Re: fototerapia w domu

: 27 mar 2013, o 22:18
autor: psora_sis
Naświetlam przez około minutę każdą zmianę 5 dni w tygodniu. Dodatkowo raz dziennie smaruję się COCOISem. Po prawie dwóch tygodniach zauważam poprawę - łuska prawie zeszła, plamy jakby bledną. Olewam dermatologów, sterydy i dziwne kliniki. Widzę światełko w tunelu:)

Re: fototerapia w domu

: 13 kwie 2013, o 10:09
autor: Agnes07
Witam!
Zastanawiam się też nad zakupem tej lampy, tylko nie wiem czy zda ona egzamin w moim przypadku. Nie mam dużych zmian, tylko drobne zmiany na różnych częściach ciała (nogi, ręce, tułów). Zastanawiam się jak opalać te zmiany, rozsiane w wielu miejscach :) Jaki jest zasięg tej lampy? Czy przykładowo przy jednym naświetlaniu obejmie całe podudzie??? Ma ktoś takie doświadczenia? Będę wdzięczna z odpowiedź :)
Mi lamy pomagają najbardziej! Chodziłam już na nie nie raz i zawsze pomagało, wszystko schodziło na kilka miesięcy! NA PUVA też kiedyś chodziłam ale wtedy trzema łykać tabletki, które niszczą wątrobę. Niestety najbliższe lamy mam 30km od siebie i praca utrudnia dojazdy, tu uciążliwe. Chciałabym w domu spróbować.
Pozdrawiam! :)

Re: fototerapia w domu

: 13 kwie 2013, o 10:29
autor: Basieńka44
Zastanawiam się też nad zakupem tej lampy, tylko nie wiem czy zda ona egzamin w moim przypadku. Nie mam dużych zmian, tylko drobne zmiany na różnych częściach ciała (nogi, ręce, tułów)
Na lampach się nie znam bo nie mogę stosować
ale na takie drobne zmiany rozsiane wszędzie bardzo dobrze działają kąpiele w soli i oleju
torebka soli i 3 łyżki oleju
wystarczą 2 tygodniowo ale może być o co dzien :D
a przy naświetlaniu czy opalaniu to super sprawa bo natłuszcza dobrze skóre :)

Re: fototerapia w domu

: 13 kwie 2013, o 21:49
autor: psora_sis
Zasięg lampy nie jest duży, ale kobiece podudzie może i obejmie:) Ja też mam zmiany rozsiane po całym ciele. Staram się naświetlać te części ciała po kolei po jednej minucie. Co wieczór schodzi kilkanaście minut ale za to nie muszę nigdzie jeździć i łykać tego dziadostwa. Niemniej jednak lampy w szpitalu są mocniejsze i na pewno działają szybciej.

Re: fototerapia w domu

: 13 kwie 2013, o 23:42
autor: Agnes07
Dziękuję wam za odpowiedź. :)
Basieńko, czy dajesz zwykłą sól kuchenną??? I zwykły olej???
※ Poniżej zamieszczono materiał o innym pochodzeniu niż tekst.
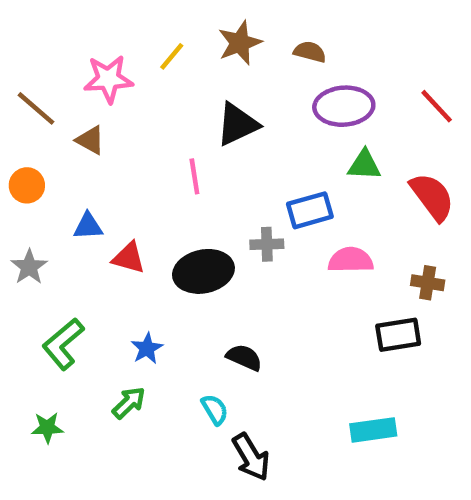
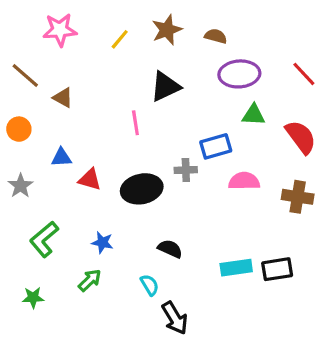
pink star: (108, 79) -> (60, 30), moved
brown cross: (428, 283) -> (298, 197), size x1.4
black rectangle: (398, 335) -> (277, 269), moved
blue star: (147, 348) -> (102, 242), turned -30
cyan rectangle: (373, 430) -> (236, 268), moved

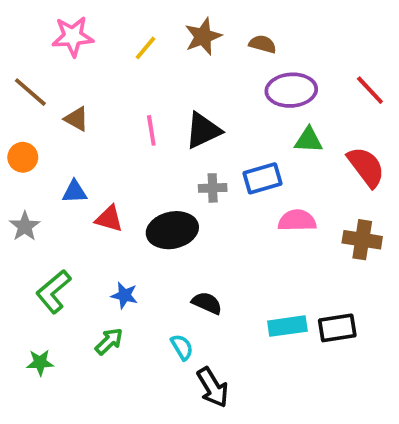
black triangle: (165, 87) -> (203, 130), moved
pink line: (135, 123) -> (151, 130), moved
gray cross: (186, 170) -> (213, 188), moved

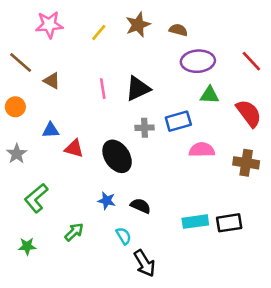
black ellipse: (172, 230) -> (117, 156), turned 68
blue star: (124, 295) -> (107, 201), moved

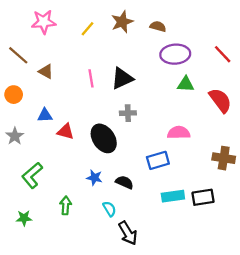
blue rectangle: (178, 121) -> (158, 160), moved
brown cross: (246, 163) -> (224, 158), moved
green arrow: (74, 232) -> (66, 205), turned -42

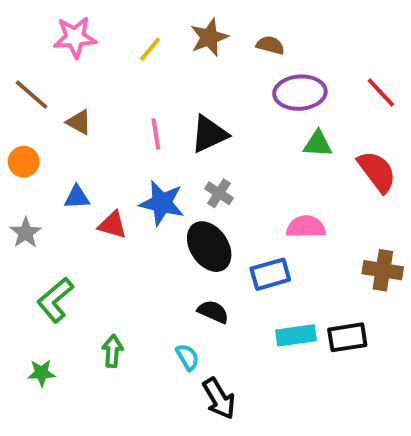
gray cross: (128, 113) -> (219, 193), turned 35
black ellipse: (104, 138) -> (209, 247), moved
blue star: (94, 178) -> (162, 203), moved, size x1.6

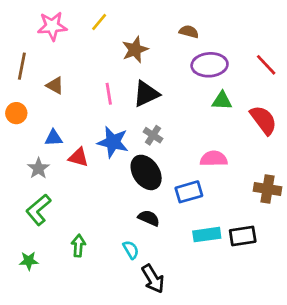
brown star: (209, 37) -> (135, 50), moved
yellow line: (150, 49) -> (99, 22), moved
brown line: (32, 95) -> (22, 66), turned 60
gray star: (26, 233) -> (38, 168), moved

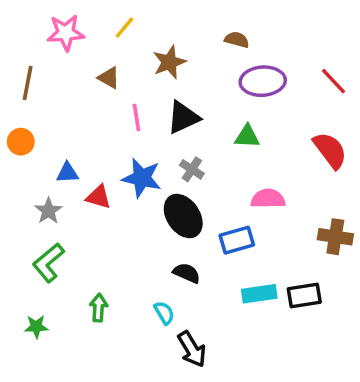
brown triangle: (55, 85) -> (109, 78), moved
green triangle: (222, 101) -> (247, 136), moved

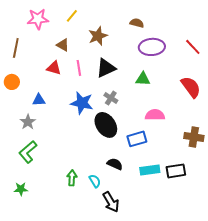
red triangle: (99, 197) -> (54, 68), moved
black semicircle: (187, 273) -> (115, 164), moved
green arrow: (99, 308) -> (72, 178), moved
psora_sis mam podobną wizję, że będę tak po kawałku się opalać :) I mam nadzieję że moje podudzie się zmieści na raz hehe :D
Podobno można kupić mocniejszą żarówkę hmm :surprised:

Re: fototerapia w domu

: 14 kwie 2013, o 00:12
autor: Basieńka44
Dziękuję wam za odpowiedź.
Basieńko, czy dajesz zwykłą sól kuchenną??? I zwykły olej???
zwykłą sól a olej z pestek winogron najlepiej u mnie się sprawdza
ale jak nie mam daje i zwykły

Re: fototerapia w domu

: 26 paź 2013, o 23:26
autor: etranger
HEJ!WITAM WSZYSTKICH!!!U KAŻDEGO TA CHOROBA JEST INNA!!!PISZĘ BO MI TA LAMPA POMAGA!!!TOBIE NIE MUSI!!!